Stored items from a collection
╔══

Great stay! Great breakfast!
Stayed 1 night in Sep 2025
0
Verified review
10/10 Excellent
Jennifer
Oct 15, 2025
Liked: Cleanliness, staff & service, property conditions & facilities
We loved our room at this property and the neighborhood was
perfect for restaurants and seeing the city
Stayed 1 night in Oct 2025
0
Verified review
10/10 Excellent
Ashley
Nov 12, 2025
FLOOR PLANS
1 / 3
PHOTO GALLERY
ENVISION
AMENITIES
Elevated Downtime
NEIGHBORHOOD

╚══
╔══

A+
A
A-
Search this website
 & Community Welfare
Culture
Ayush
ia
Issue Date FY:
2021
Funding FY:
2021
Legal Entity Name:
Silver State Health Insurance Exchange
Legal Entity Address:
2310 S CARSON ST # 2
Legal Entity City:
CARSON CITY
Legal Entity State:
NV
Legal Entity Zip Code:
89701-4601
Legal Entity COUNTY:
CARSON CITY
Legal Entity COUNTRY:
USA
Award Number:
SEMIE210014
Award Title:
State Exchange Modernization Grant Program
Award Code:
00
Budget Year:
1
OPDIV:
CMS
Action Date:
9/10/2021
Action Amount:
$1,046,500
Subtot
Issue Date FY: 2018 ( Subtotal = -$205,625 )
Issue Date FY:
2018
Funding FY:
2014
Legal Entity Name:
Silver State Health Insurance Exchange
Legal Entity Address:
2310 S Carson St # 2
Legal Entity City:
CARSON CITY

╚══

### ASSIGNMENT
Only a number is wanted here: how many lines above hold the string "Stayed"?

### WRITTEN SOLUTION
2